Gohlke conveys the emotions of the characters effectively through her writing style. The reader experiences the terrors and heartache of the wartorn time, and is caught, as the characters are, right in the middle of the action. With small glimpses into the supporting characters’ journeys along the way, the reader is privy to more than just the viewpoints of the main characters. Additionally, small bits of the characters’ personalities, habits, and mannerisms are well-placed, aiding in making the characters realistic.

Numerous historical facts are woven into this story, with some characters or their actions modeled after real people. There are great examples of people helping each other, in small ways, doing whatever they can to help bear the burden and plight of their people. German Pastor Dietrich Bonhoeffer, a renowned theologian who spoke out against Nazi persecution, even makes a few appearances in the story. These characters reinforce the strength of setting Gohlke establishes, engrossing the reader in WWII Germany, in a time of food rations, blackouts, confiscation of personal property, and genocide.

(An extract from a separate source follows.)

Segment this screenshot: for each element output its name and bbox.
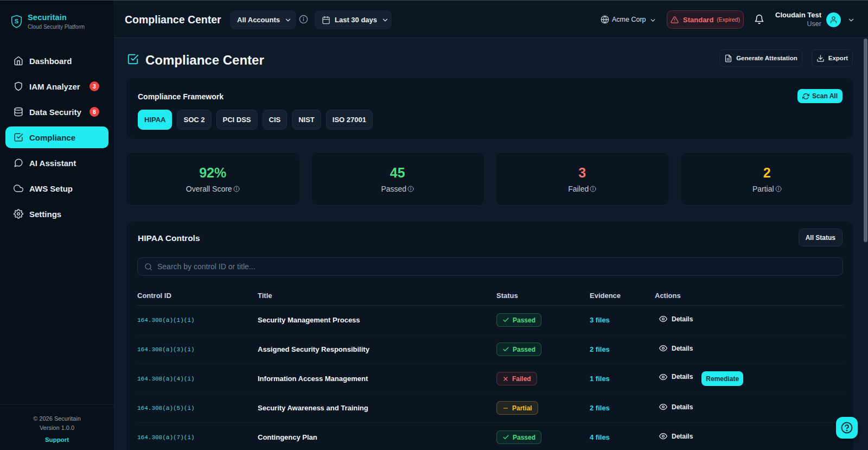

Saving Amelie communicates an important message through the journeys of Rachel, Jason, Amelie, and others. Through these struggling characters’ stories, the reader sees that God loves everyone, even through uncertainty and trails. His strength is there, even when His children are weak and powerless. Sacrifice is a decision. As the characters experience firsthand, it is often easier to turn one’s back on the suffering and wrongs of this world – but that is not what Jesus did. He sacrificed the ultimate price because of his love, providing this “costly grace” freely to any who would believe.

Note: Thank you to Tyndale House Publishers, Inc., for the complimentary ARC copy of this book in exchange for my honest review.